Work instruction -> Reproduce all of the entries character for character, while leaving out any pictures they contain.
BEGIN Data for review
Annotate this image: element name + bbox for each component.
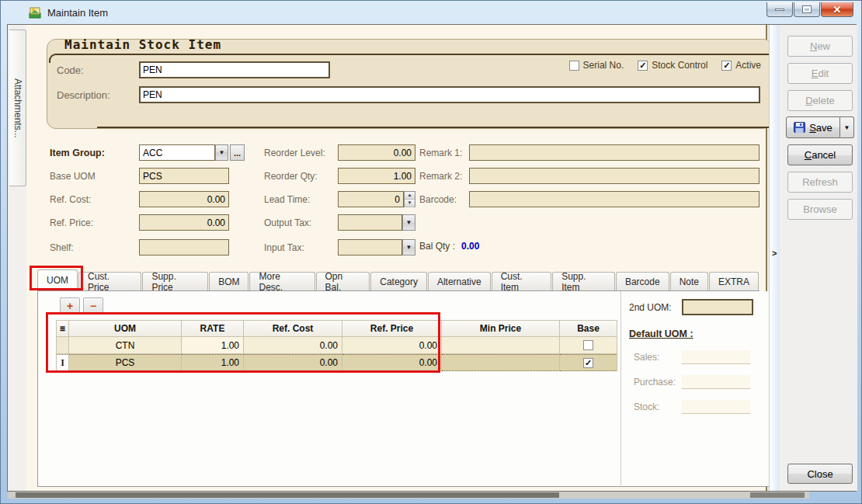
tab-cust-price[interactable]: Cust. Price [78, 272, 141, 290]
remark2-field[interactable] [469, 168, 759, 184]
remark1-field[interactable] [469, 144, 759, 161]
uom-tab-panel: + − ≣ UOM RATE Ref. Cost Ref. Price Min … [37, 291, 772, 487]
item-tabstrip: UOM Cust. Price Supp. Price BOM More Des… [37, 270, 759, 291]
code-input[interactable] [139, 61, 330, 78]
panel-splitter[interactable]: > [769, 25, 780, 491]
serial-no-checkbox[interactable] [569, 61, 579, 71]
tab-supp-price[interactable]: Supp. Price [142, 272, 208, 290]
groupbox-top-line [55, 54, 769, 55]
default-stock-field[interactable] [682, 400, 750, 414]
output-tax-dropdown-button[interactable]: ▼ [402, 214, 415, 231]
base-uom-field[interactable]: PCS [139, 168, 229, 184]
groupbox-title: Maintain Stock Item [64, 37, 221, 52]
tab-extra[interactable]: EXTRA [709, 272, 759, 290]
close-icon: ✕ [833, 4, 842, 16]
close-button[interactable]: Close [787, 464, 853, 484]
base-checkbox[interactable] [583, 358, 593, 368]
default-sales-field[interactable] [682, 350, 750, 364]
default-sales-label: Sales: [634, 352, 682, 363]
cell-ref-cost[interactable]: 0.00 [244, 354, 342, 371]
stock-control-checkbox-group[interactable]: Stock Control [638, 60, 707, 71]
second-uom-label: 2nd UOM: [629, 302, 682, 313]
tab-barcode[interactable]: Barcode [616, 272, 669, 290]
col-header-base[interactable]: Base [560, 320, 617, 337]
spinner-down-icon[interactable]: ▼ [405, 200, 415, 207]
item-group-dropdown-button[interactable]: ▼ [215, 144, 228, 161]
col-header-ref-cost[interactable]: Ref. Cost [244, 320, 342, 337]
titlebar[interactable]: Maintain Item ✕ [1, 1, 861, 24]
active-checkbox[interactable] [721, 61, 732, 71]
shelf-field[interactable] [139, 239, 229, 255]
description-input[interactable] [139, 86, 760, 103]
dropdown-icon: ▼ [844, 124, 850, 131]
col-header-min-price[interactable]: Min Price [442, 320, 560, 337]
cell-base[interactable] [560, 354, 617, 371]
tab-supp-item[interactable]: Supp. Item [552, 272, 615, 290]
cell-rate[interactable]: 1.00 [182, 337, 244, 354]
client-area: Attachments... Maintain Stock Item Code:… [7, 24, 857, 492]
barcode-label: Barcode: [419, 194, 469, 205]
col-header-rate[interactable]: RATE [182, 320, 244, 337]
maximize-button[interactable] [794, 2, 820, 17]
cell-rate[interactable]: 1.00 [182, 354, 244, 371]
tab-opn-bal[interactable]: Opn Bal. [316, 272, 370, 290]
cell-ref-cost[interactable]: 0.00 [244, 337, 342, 354]
tab-cust-item[interactable]: Cust. Item [492, 272, 552, 290]
splitter-chevron-icon[interactable]: > [772, 249, 777, 258]
cancel-button[interactable]: Cancel [787, 144, 853, 165]
edit-button[interactable]: Edit [787, 63, 853, 84]
cell-uom[interactable]: CTN [69, 337, 182, 354]
cell-ref-price[interactable]: 0.00 [342, 354, 442, 371]
stock-control-checkbox[interactable] [638, 61, 648, 71]
horizontal-scrollbar[interactable] [8, 492, 809, 499]
cell-uom[interactable]: PCS [69, 354, 182, 371]
lead-time-spinner[interactable]: ▲ ▼ [404, 191, 415, 207]
spinner-up-icon[interactable]: ▲ [405, 192, 415, 200]
dropdown-icon: ▼ [406, 244, 412, 251]
reorder-qty-field[interactable]: 1.00 [338, 168, 415, 184]
input-tax-dropdown-button[interactable]: ▼ [402, 239, 415, 255]
close-window-button[interactable]: ✕ [821, 2, 853, 17]
cell-min-price[interactable] [442, 337, 560, 354]
base-checkbox[interactable] [583, 340, 593, 350]
ref-cost-field[interactable]: 0.00 [139, 191, 229, 207]
remove-uom-button[interactable]: − [83, 297, 103, 314]
second-uom-field[interactable] [682, 299, 753, 315]
lead-time-field[interactable]: 0 [338, 191, 404, 207]
active-checkbox-group[interactable]: Active [721, 60, 761, 71]
cell-min-price[interactable] [442, 354, 560, 371]
uom-grid-row-pcs[interactable]: I PCS 1.00 0.00 0.00 [56, 354, 617, 371]
item-group-browse-button[interactable]: ... [230, 144, 245, 161]
col-header-uom[interactable]: UOM [69, 320, 182, 337]
default-purchase-field[interactable] [682, 375, 750, 389]
delete-button[interactable]: Delete [787, 90, 853, 111]
input-tax-combo[interactable] [338, 239, 402, 255]
output-tax-combo[interactable] [338, 214, 402, 231]
browse-button[interactable]: Browse [787, 199, 853, 220]
tab-note[interactable]: Note [670, 272, 708, 290]
tab-bom[interactable]: BOM [209, 272, 249, 290]
save-button[interactable]: Save [786, 116, 840, 138]
minimize-button[interactable] [766, 2, 793, 17]
tab-alternative[interactable]: Alternative [428, 272, 491, 290]
scrollbar-thumb[interactable] [16, 492, 559, 498]
refresh-button[interactable]: Refresh [787, 172, 853, 193]
tab-category[interactable]: Category [370, 272, 427, 290]
barcode-field[interactable] [469, 191, 759, 207]
attachments-tab[interactable]: Attachments... [9, 30, 26, 186]
serial-no-checkbox-group[interactable]: Serial No. [569, 60, 624, 71]
reorder-level-field[interactable]: 0.00 [338, 144, 415, 161]
default-uom-title: Default UOM : [629, 328, 693, 339]
uom-grid-row-ctn[interactable]: CTN 1.00 0.00 0.00 [56, 337, 617, 354]
save-dropdown-button[interactable]: ▼ [840, 116, 854, 138]
tab-uom[interactable]: UOM [37, 269, 78, 290]
new-button[interactable]: New [787, 36, 853, 57]
ref-price-field[interactable]: 0.00 [139, 214, 229, 231]
cell-base[interactable] [560, 337, 617, 354]
tab-more-desc[interactable]: More Desc. [249, 272, 315, 290]
cell-ref-price[interactable]: 0.00 [342, 337, 442, 354]
add-uom-button[interactable]: + [60, 297, 80, 314]
lead-time-label: Lead Time: [264, 194, 338, 205]
item-group-combo[interactable]: ACC [139, 144, 215, 161]
col-header-ref-price[interactable]: Ref. Price [342, 320, 442, 337]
END Data for review
Answer to the problem ->
Annotate this image: element name + bbox for each component.
tab-cust-price[interactable]: Cust. Price [78, 272, 141, 290]
remark2-field[interactable] [469, 168, 759, 184]
remark1-field[interactable] [469, 144, 759, 161]
uom-tab-panel: + − ≣ UOM RATE Ref. Cost Ref. Price Min … [37, 291, 772, 487]
item-tabstrip: UOM Cust. Price Supp. Price BOM More Des… [37, 270, 759, 291]
code-input[interactable] [139, 61, 330, 78]
panel-splitter[interactable]: > [769, 25, 780, 491]
serial-no-checkbox[interactable] [569, 61, 579, 71]
tab-supp-price[interactable]: Supp. Price [142, 272, 208, 290]
groupbox-top-line [55, 54, 769, 55]
default-stock-field[interactable] [682, 400, 750, 414]
output-tax-dropdown-button[interactable]: ▼ [402, 214, 415, 231]
base-uom-field[interactable]: PCS [139, 168, 229, 184]
groupbox-title: Maintain Stock Item [64, 37, 221, 52]
tab-extra[interactable]: EXTRA [709, 272, 759, 290]
close-icon: ✕ [833, 4, 842, 16]
close-button[interactable]: Close [787, 464, 853, 484]
base-checkbox[interactable] [583, 358, 593, 368]
default-sales-field[interactable] [682, 350, 750, 364]
default-sales-label: Sales: [634, 352, 682, 363]
cell-ref-cost[interactable]: 0.00 [244, 354, 342, 371]
stock-control-checkbox-group[interactable]: Stock Control [638, 60, 707, 71]
second-uom-label: 2nd UOM: [629, 302, 682, 313]
tab-barcode[interactable]: Barcode [616, 272, 669, 290]
col-header-base[interactable]: Base [560, 320, 617, 337]
spinner-down-icon[interactable]: ▼ [405, 200, 415, 207]
item-group-dropdown-button[interactable]: ▼ [215, 144, 228, 161]
col-header-ref-cost[interactable]: Ref. Cost [244, 320, 342, 337]
titlebar[interactable]: Maintain Item ✕ [1, 1, 861, 24]
active-checkbox[interactable] [721, 61, 732, 71]
shelf-field[interactable] [139, 239, 229, 255]
description-input[interactable] [139, 86, 760, 103]
dropdown-icon: ▼ [844, 124, 850, 131]
col-header-min-price[interactable]: Min Price [442, 320, 560, 337]
cell-base[interactable] [560, 354, 617, 371]
tab-supp-item[interactable]: Supp. Item [552, 272, 615, 290]
cell-rate[interactable]: 1.00 [182, 337, 244, 354]
client-area: Attachments... Maintain Stock Item Code:… [7, 24, 857, 492]
barcode-label: Barcode: [419, 194, 469, 205]
col-header-rate[interactable]: RATE [182, 320, 244, 337]
maximize-button[interactable] [794, 2, 820, 17]
cell-rate[interactable]: 1.00 [182, 354, 244, 371]
tab-opn-bal[interactable]: Opn Bal. [316, 272, 370, 290]
cell-ref-cost[interactable]: 0.00 [244, 337, 342, 354]
tab-cust-item[interactable]: Cust. Item [492, 272, 552, 290]
splitter-chevron-icon[interactable]: > [772, 249, 777, 258]
cancel-button[interactable]: Cancel [787, 144, 853, 165]
edit-button[interactable]: Edit [787, 63, 853, 84]
cell-uom[interactable]: CTN [69, 337, 182, 354]
cell-ref-price[interactable]: 0.00 [342, 354, 442, 371]
stock-control-checkbox[interactable] [638, 61, 648, 71]
horizontal-scrollbar[interactable] [8, 492, 809, 499]
cell-uom[interactable]: PCS [69, 354, 182, 371]
lead-time-spinner[interactable]: ▲ ▼ [404, 191, 415, 207]
spinner-up-icon[interactable]: ▲ [405, 192, 415, 200]
dropdown-icon: ▼ [406, 244, 412, 251]
reorder-qty-field[interactable]: 1.00 [338, 168, 415, 184]
input-tax-dropdown-button[interactable]: ▼ [402, 239, 415, 255]
close-window-button[interactable]: ✕ [821, 2, 853, 17]
cell-min-price[interactable] [442, 337, 560, 354]
base-checkbox[interactable] [583, 340, 593, 350]
ref-cost-field[interactable]: 0.00 [139, 191, 229, 207]
remove-uom-button[interactable]: − [83, 297, 103, 314]
second-uom-field[interactable] [682, 299, 753, 315]
lead-time-field[interactable]: 0 [338, 191, 404, 207]
active-checkbox-group[interactable]: Active [721, 60, 761, 71]
cell-min-price[interactable] [442, 354, 560, 371]
uom-grid-row-pcs[interactable]: I PCS 1.00 0.00 0.00 [56, 354, 617, 371]
item-group-browse-button[interactable]: ... [230, 144, 245, 161]
col-header-uom[interactable]: UOM [69, 320, 182, 337]
default-purchase-field[interactable] [682, 375, 750, 389]
delete-button[interactable]: Delete [787, 90, 853, 111]
input-tax-combo[interactable] [338, 239, 402, 255]
output-tax-combo[interactable] [338, 214, 402, 231]
browse-button[interactable]: Browse [787, 199, 853, 220]
tab-note[interactable]: Note [670, 272, 708, 290]
tab-bom[interactable]: BOM [209, 272, 249, 290]
save-button[interactable]: Save [786, 116, 840, 138]
minimize-button[interactable] [766, 2, 793, 17]
tab-alternative[interactable]: Alternative [428, 272, 491, 290]
scrollbar-thumb[interactable] [16, 492, 559, 498]
refresh-button[interactable]: Refresh [787, 172, 853, 193]
tab-category[interactable]: Category [370, 272, 427, 290]
barcode-field[interactable] [469, 191, 759, 207]
attachments-tab[interactable]: Attachments... [9, 30, 26, 186]
serial-no-checkbox-group[interactable]: Serial No. [569, 60, 624, 71]
reorder-level-field[interactable]: 0.00 [338, 144, 415, 161]
default-uom-title: Default UOM : [629, 328, 693, 339]
uom-grid-row-ctn[interactable]: CTN 1.00 0.00 0.00 [56, 337, 617, 354]
save-dropdown-button[interactable]: ▼ [840, 116, 854, 138]
tab-uom[interactable]: UOM [37, 269, 78, 290]
new-button[interactable]: New [787, 36, 853, 57]
ref-price-field[interactable]: 0.00 [139, 214, 229, 231]
cell-base[interactable] [560, 337, 617, 354]
tab-more-desc[interactable]: More Desc. [249, 272, 315, 290]
cell-ref-price[interactable]: 0.00 [342, 337, 442, 354]
add-uom-button[interactable]: + [60, 297, 80, 314]
lead-time-label: Lead Time: [264, 194, 338, 205]
item-group-combo[interactable]: ACC [139, 144, 215, 161]
col-header-ref-price[interactable]: Ref. Price [342, 320, 442, 337]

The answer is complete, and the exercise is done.